» **What to work on**:
Please copy out all lines of the entries that contain the word "Mantan".

━━ Excerpted records

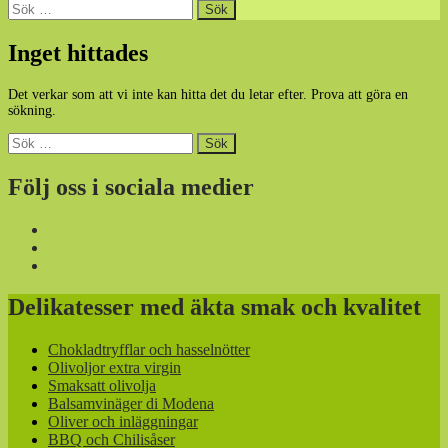
Sök
efter:
Inget hittades
Det verkar som att vi inte kan hitta det du letar efter. Prova att göra en
sökning.
Sök
efter:
Följ oss i sociala medier
Delikatesser med äkta smak och kvalitet
Chokladtryfflar och hasselnötter
Olivoljor extra virgin
Smaksatt olivolja
Balsamvinäger di Modena
Oliver och inläggningar
BBQ och Chilisåser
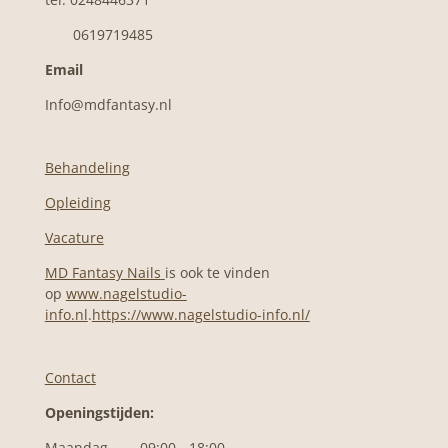
0619719485
Email
Info@mdfantasy.nl
Behandeling
Opleiding
Vacature
MD Fantasy Nails
is ook te vinden
op
www.nagelstudio-
info.nl
.
https://www.nagelstudio-info.nl/
Contact
Openingstijden:
Maandag 09:00 - 18:00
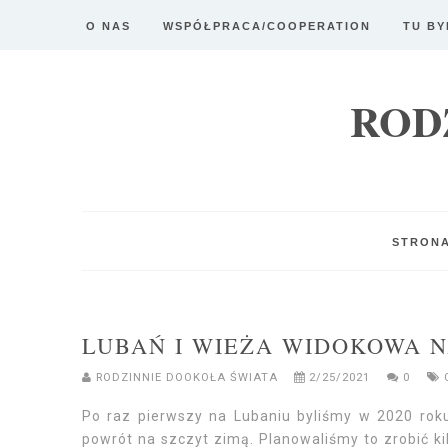
O NAS
WSPÓŁPRACA/COOPERATION
TU BY
ROD
STRON
LUBAŃ I WIEŻA WIDOKOWA N
RODZINNIE DOOKOŁA ŚWIATA
2/25/2021
0
Po raz pierwszy na Lubaniu byliśmy w 2020 ro
powrót na szczyt zimą. Planowaliśmy to zrobić kil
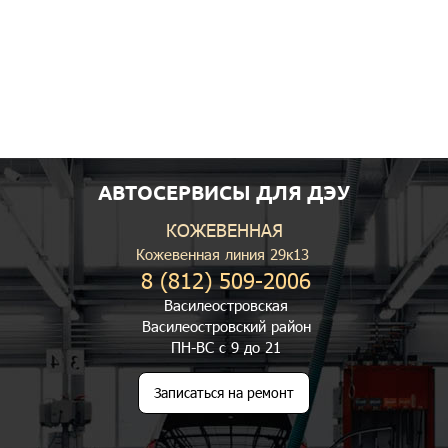
АВТОСЕРВИСЫ ДЛЯ ДЭУ
КОЖЕВЕННАЯ
Кожевенная линия 29к13
8 (812) 509-2006
Василеостровская
Василеостровский район
ПН-ВС с 9 до 21
Записаться на ремонт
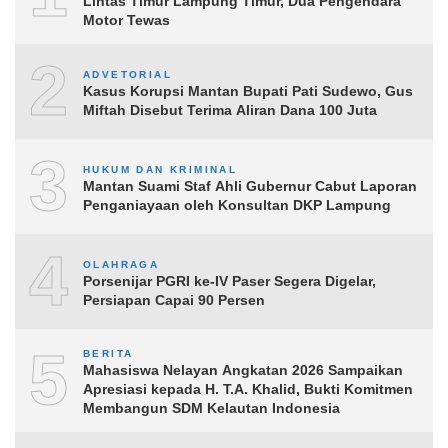
Lintas Timur Lampung Timur, Dua Pengendara
Motor Tewas
2
ADVETORIAL
Kasus Korupsi Mantan Bupati Pati Sudewo, Gus
Miftah Disebut Terima Aliran Dana 100 Juta
3
HUKUM DAN KRIMINAL
Mantan Suami Staf Ahli Gubernur Cabut Laporan
Penganiayaan oleh Konsultan DKP Lampung
4
OLAHRAGA
Porsenijar PGRI ke-IV Paser Segera Digelar,
Persiapan Capai 90 Persen
5
BERITA
Mahasiswa Nelayan Angkatan 2026 Sampaikan
Apresiasi kepada H. T.A. Khalid, Bukti Komitmen
Membangun SDM Kelautan Indonesia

━━━━

» **Answer for the task**:
Kasus Korupsi Mantan Bupati Pati Sudewo, Gus
Mantan Suami Staf Ahli Gubernur Cabut Laporan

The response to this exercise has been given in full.